- [REQUIREMENT]
Could you output exactly the lines from the one containing "At its core, Bass" through the end of the records below, and nothing more?

- [Data records]
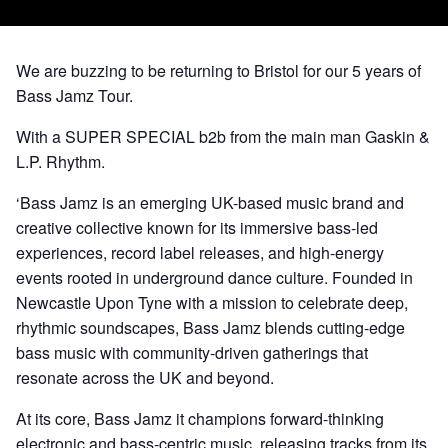
We are buzzing to be returning to Bristol for our 5 years of
Bass Jamz Tour.
With a SUPER SPECIAL b2b from the main man Gaskin &
L.P. Rhythm.
‘Bass Jamz is an emerging UK-based music brand and
creative collective known for its immersive bass-led
experiences, record label releases, and high-energy
events rooted in underground dance culture. Founded in
Newcastle Upon Tyne with a mission to celebrate deep,
rhythmic soundscapes, Bass Jamz blends cutting-edge
bass music with community-driven gatherings that
resonate across the UK and beyond.
At its core, Bass Jamz it champions forward-thinking
electronic and bass-centric music, releasing tracks from its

- [ANSWER TO THIS TASK]
At its core, Bass Jamz it champions forward-thinking
electronic and bass-centric music, releasing tracks from its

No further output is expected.